The most oft-repeated question these days is: “When is Benazir’s government going to fall?” It’s as though people have made up their minds that her ouster is inevitable and will brook no “ifs” and “buts”. Few are therefore prepared to concede that she might see through 1995, let alone last her full term. How and why has this perception come about?
Part of the explanation may have to do with a skillful barrage of propaganda against her by the opposition. Hardly a day has gone by without dire forebodings by some PML(N) stalwart or the other. It is an old ploy: if you say something over and over again, some of it is likely to sink into the subconscious regardless of its merits. An element of wishful thinking may also be involved: the country is bitterly divided and millions of PML(N) voters hate the Bhutto family with a vengeance. But there is more to it.
Ms Bhutto was trudging along until Mr Nawaz Sharif launched his “Tehreek i Nijaat”. Some hiccups were inevitable. In due course, however, Mr Sharif’s “movement” ran out of steam. Here was a good opportunity to offer an olive branch to the opposition and provide Mr Sharif an “honourable” exit. But no. Ms Bhutto thought fit to stick the knife in. She arrested “old man Sharif” on the eve of President Farooq Leghari’s address to parliament and breathed new life into the opposition. Chaudhry Shujaat’s arrest made matters worse. Ms Bhutto now appeared vindictive. Her nerves seemed frayed.

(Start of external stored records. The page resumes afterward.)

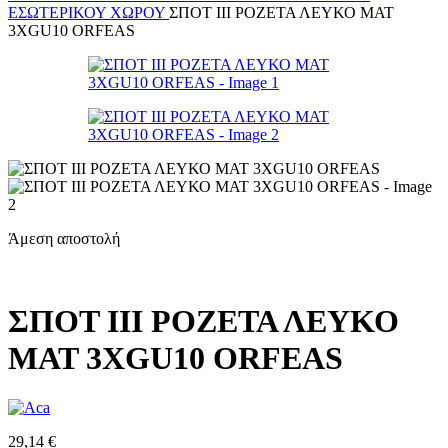
ΕΣΩΤΕΡΙΚΟΎ ΧΏΡΟΥ
ΣΠΟΤ III ΡΟΖΕΤΑ ΛΕΥΚΟ ΜΑΤ
3ΧGU10 ORFEAS
Άμεση αποστολή
ΣΠΟΤ III ΡΟΖΕΤΑ ΛΕΥΚΟ
ΜΑΤ 3ΧGU10 ORFEAS
29,14
€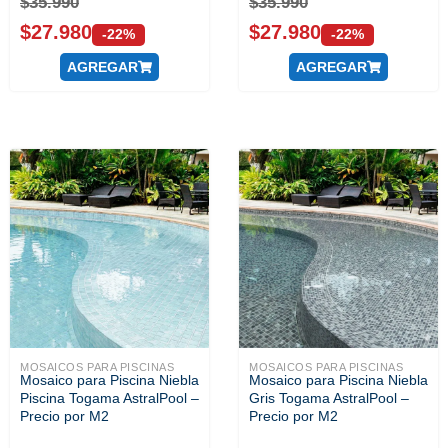
$
35.990
$
35.990
$
27.980
$
27.980
-22%
-22%
AGREGAR
AGREGAR
MOSAICOS PARA PISCINAS
MOSAICOS PARA PISCINAS
Mosaico para Piscina Niebla
Mosaico para Piscina Niebla
Piscina Togama AstralPool –
Gris Togama AstralPool –
Precio por M2
Precio por M2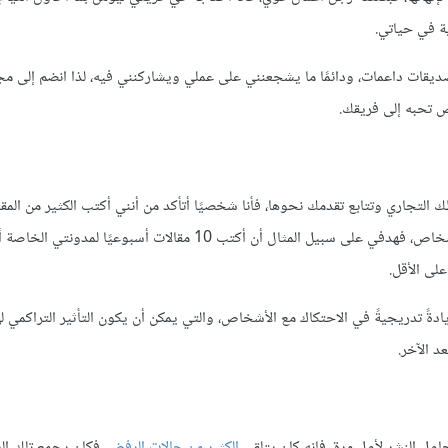
ة في حياتي.
ي صديقات داعمات، ودائمًا ما يشجعنني على عملي ويشاركنني فيه، لذا انضم إلى م
تحبه إلى فريقك.
التجاري وتتابع تقدمك نحوها، فأنا شخصيًا أتأكد من أنني أكتب الكثير من المقا
أسبوعيًا، وأنني أتقدم على الكثير من الوظائف وأتواصل مع العديد من الأشخاص، فهدفي على سبيل المثال أن أكتب 10 مقالات 
ادةً تدريجيةً في الاحتكاك مع الأشخاص، والتي يمكن أن يكون التأثير التراكمي لها 
د الآخر.
اول النشر لأول مرة، فإنه كان يتلقى
الكثير من حالات الرفض
، فكان يجمع تلك ال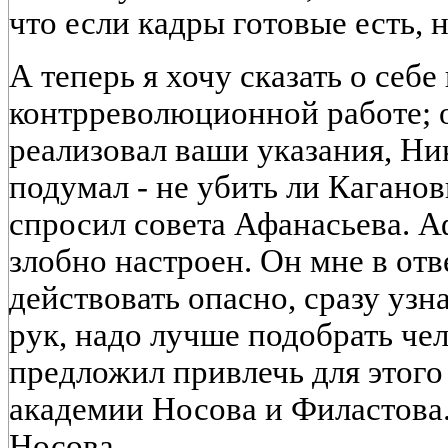
что если кадры готовые есть, 
А теперь я хочу сказать о себе
контрреволюционной работе; о 
реализовал ваши указания, Ни
подумал - не убить ли Каганов
спросил совета Афанасьева. А
злобно настроен. Он мне в отв
действовать опасно, сразу узн
рук, надо лучше подобрать че
предложил привлечь для этого
академии Носова и Филастова.
Носова.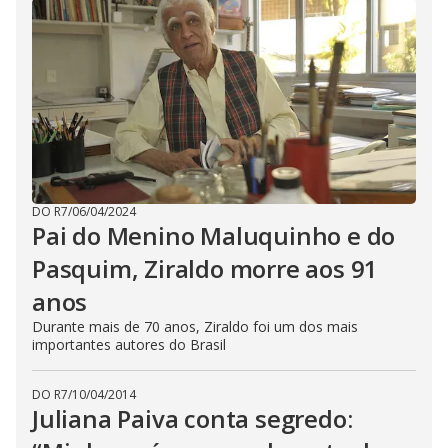
DO R7
/
06/04/2024
Pai do Menino Maluquinho e do
Pasquim, Ziraldo morre aos 91
anos
Durante mais de 70 anos, Ziraldo foi um dos mais
importantes autores do Brasil
DO R7
/
10/04/2014
Juliana Paiva conta segredo: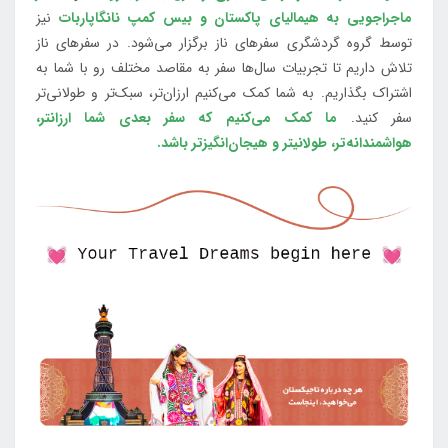
ماجراجویی به هیمالیای پاکستان و بیس کمپ نانگاپاربات
نیز
توسط گروه گردشگری سفرهای ناز برگزار می‌شود. در سفرهای ناز
تلاش داریم تا تجربیات سال‌ها سفر به مقاصد مختلف رو با شما به
اشتراک بگذاریم. به شما کمک می‌کنیم ارزان‌تر، سبک‌تر و طولانی‌تر
سفر کنید.
ما کمک می‌کنیم که سفر بعدی شما ارزانتر،
هواشمندانه‌تر، طولانی‎تر و هیجان‌انگیزتر باشد.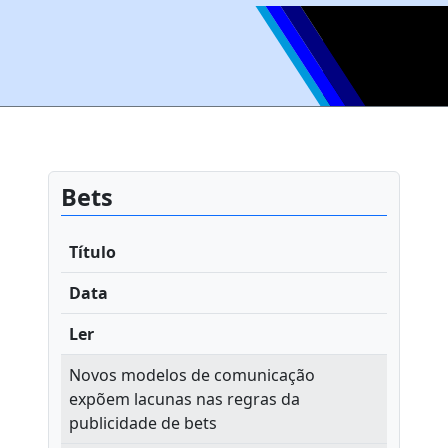
Bets
Título
Data
Ler
Novos modelos de comunicação
expõem lacunas nas regras da
publicidade de bets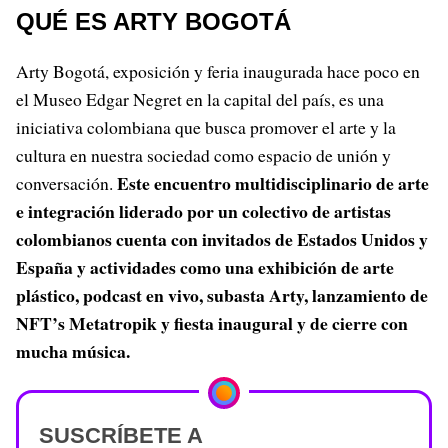
QUÉ ES ARTY BOGOTÁ
Arty Bogotá, exposición y feria inaugurada hace poco en
el Museo Edgar Negret en la capital del país, es una
iniciativa colombiana que busca promover el arte y la
cultura en nuestra sociedad como espacio de unión y
Este encuentro multidisciplinario de arte
conversación.
e integración liderado por un colectivo de artistas
colombianos cuenta con invitados de Estados Unidos y
España y actividades como una exhibición de arte
plástico, podcast en vivo, subasta Arty, lanzamiento de
NFT’s Metatropik y fiesta inaugural y de cierre con
mucha música.
SUSCRÍBETE A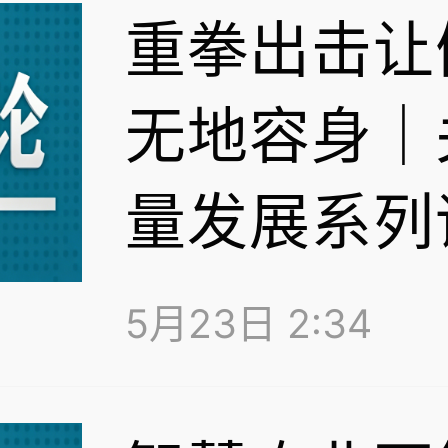
重拳出击让
无地容身｜
量发展系列
5月23日 2:34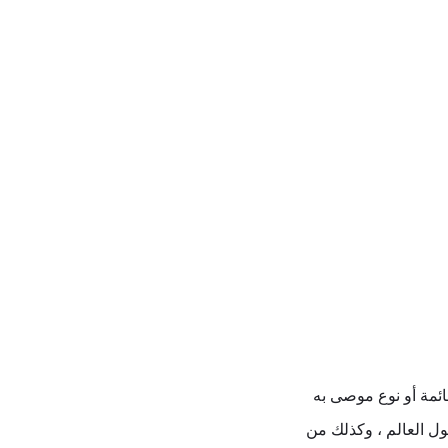
ئمة أو نوع موصى به
ول العالم ، وكذلك من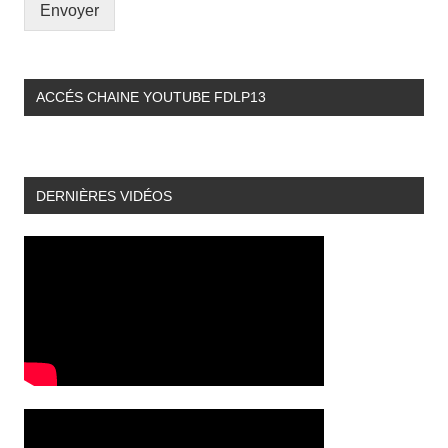
Envoyer
ACCÉS CHAINE YOUTUBE FDLP13
DERNIÈRES VIDÉOS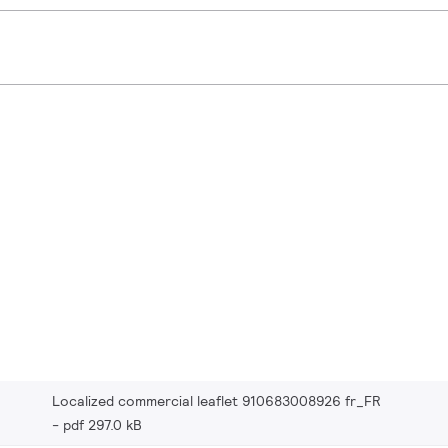
Localized commercial leaflet 910683008926 fr_FR
pdf 297.0 kB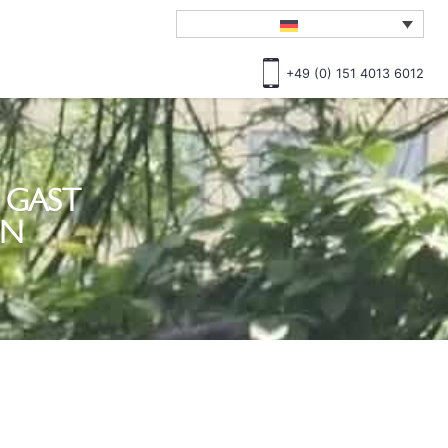
+49 (0) 151 4013 6012
 GAST
EN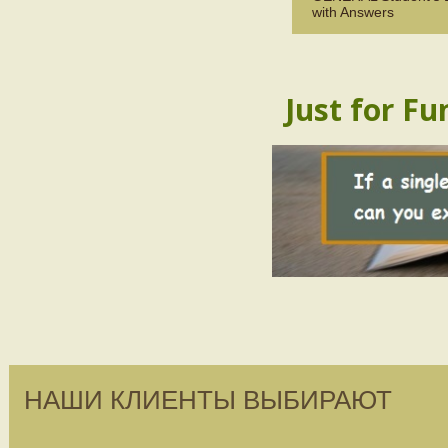
with Answers
Just for Fu
НАШИ КЛИЕНТЫ ВЫБИРАЮТ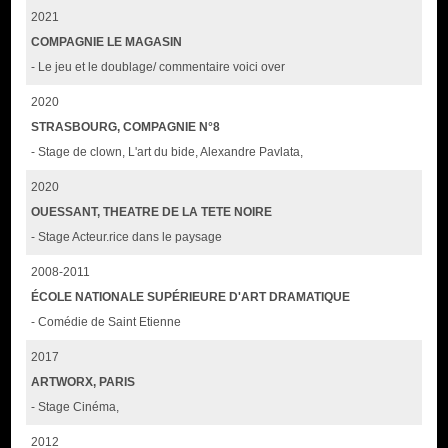
2021
COMPAGNIE LE MAGASIN
- Le jeu et le doublage/ commentaire voici over
2020
STRASBOURG, COMPAGNIE N°8
- Stage de clown, L'art du bide, Alexandre Pavlata,
2020
OUESSANT, THEATRE DE LA TETE NOIRE
- Stage Acteur.rice dans le paysage
2008-2011
ÉCOLE NATIONALE SUPÉRIEURE D'ART DRAMATIQUE
- Comédie de Saint Etienne
2017
ARTWORX, PARIS
- Stage Cinéma,
2012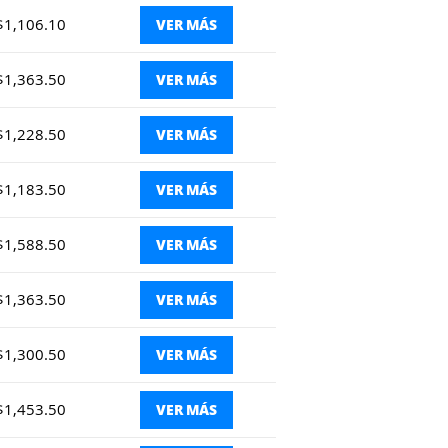
$1,106.10
VER MÁS
$1,363.50
VER MÁS
$1,228.50
VER MÁS
$1,183.50
VER MÁS
$1,588.50
VER MÁS
$1,363.50
VER MÁS
$1,300.50
VER MÁS
$1,453.50
VER MÁS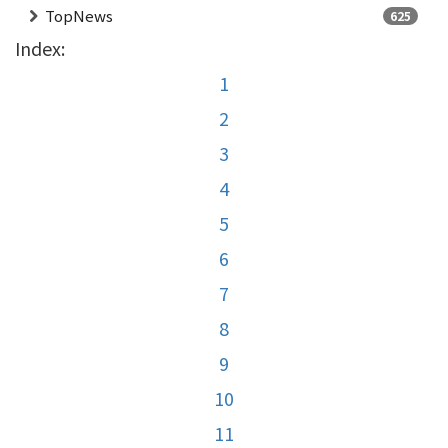
TopNews
625
Index:
1
2
3
4
5
6
7
8
9
10
11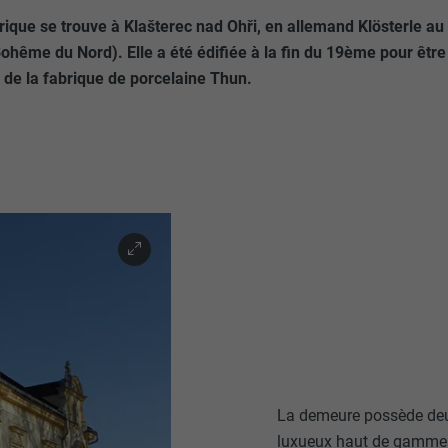
ique se trouve à Klašterec nad Ohři, en allemand Klösterle au 
ohême du Nord). Elle a été édifiée à la fin du 19ème pour être
 de la fabrique de porcelaine Thun.
La demeure possède deux
luxueux haut de gamme. A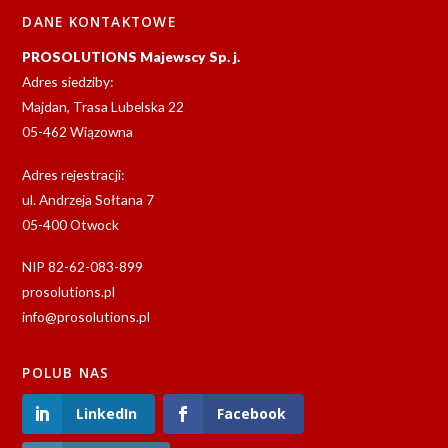
DANE KONTAKTOWE
PROSOLUTIONS Majewscy Sp. j.
Adres siedziby:
Majdan, Trasa Lubelska 22
05-462 Wiązowna
Adres rejestracji:
ul. Andrzeja Sołtana 7
05-400 Otwock
NIP 82-62-083-899
prosolutions.pl
info@prosolutions.pl
POLUB NAS
LinkedIn
Facebook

When she couldn’t make her decisions stick (Mian Sharif had to be released, Ch Shujaat was sprung out on bail and arrested again), her government looked unsure and inept.
Ms Bhutto committed a second blunder when she refused to abide by the rulings of the Senate Chairman and NA Speaker to produce Sheikh Rashid and Chaudhry Shujaat in parliament. Half-hearted efforts by some Bhutto-lapdogs to defend the government’s position proved untenable. Yusuf Raza Gillani became intractable after he was cunningly manipulated by the opposition to defend his “honour”. Conflict within her own camp made the Prime Minister look even more fallible.
In the meanwhile, Karachi has become Ms Bhutto’s Achilles heel. Her policy statements smack of contradictions. She comes across as uncaring. Islamabad seems paralysed. Facts are being concealed. Consider.
(1) Ms Bhutto admits there is a “mini-insurgency” in the city. Then she claims that the “gutter press” is blowing things out of proportion. (2) Mr Abdullah Shah has visited the families of two PPP victims to offer compensation. Yet no government official has even bothered to condole with the families of hundreds of other innocent people mowed down by the terrorists. (3) Ms Bhutto has all the time in the world to travel abroad. Yet she has expended little energy in Karachi to offer solace, seek independent advice or ensure that the Sindh government is more responsive to the desperate plight of the people. (4) Ms Bhutto says that she has pulled the army out of Karachi because the situation is now under control. The facts are otherwise. The army has walked out on her because her recipe for Karachi — let the warring MQM factions slug it out until they are both depleted — is not acceptable to GHQ. Matters are now worse than ever before. (5) She knows that apart from the MQM, sectarian elements and foreign hands continue to bedevil the city. Yet the thrust of her condemnatory statements is aimed exclusively at the MQM for propaganda purposes.
After Nawaz Sharif’s reckless performance, Ms Bhutto’s second term had kicked off on an upbeat note. Many expectations of good governance were attached to her. It was also thought that the compulsions of a coalition would preclude any adventures on her part. Unfortunately, however, since Mr Sherpao’s mischief in the NWFP, it has been downhill all the way.
However much we may blame Messrs Nawaz Sharif and Altaf Hussain for trying to destabilise the government, Ms Bhutto has no cause to be self-righteous or smug. Far from it. Her performance has been bitterly disappointing on many crucial fronts. Accepting the IMF prescription down to the last dot, with the economy in the throes of stagflation, was highly contentious. The imperatives of upholding law and order have been carelessly disregarded. Financial and judicial institutional development has gone awry. And so on. At the end of the day, we are left with the impression of a ruler who doesn’t have any idea of how to govern.
Under normal circumstances, we might have learnt to show more understanding of the problems of government in a third world country like Pakistan and been less uncharitable towards a prime minister like Ms Bhutto who has been elected for the second time in five years. Unfortunately, we cannot afford such luxuries today. Pakistan has entered its most dangerous decade. Nationhood is being torn apart by ethnicity, sectarianism and terrorism. The state is facing erosion. If Benazir Bhutto wishes to retain any raison d’etre, she must demonstrate greater wisdom than she has proffered of late. And quickly.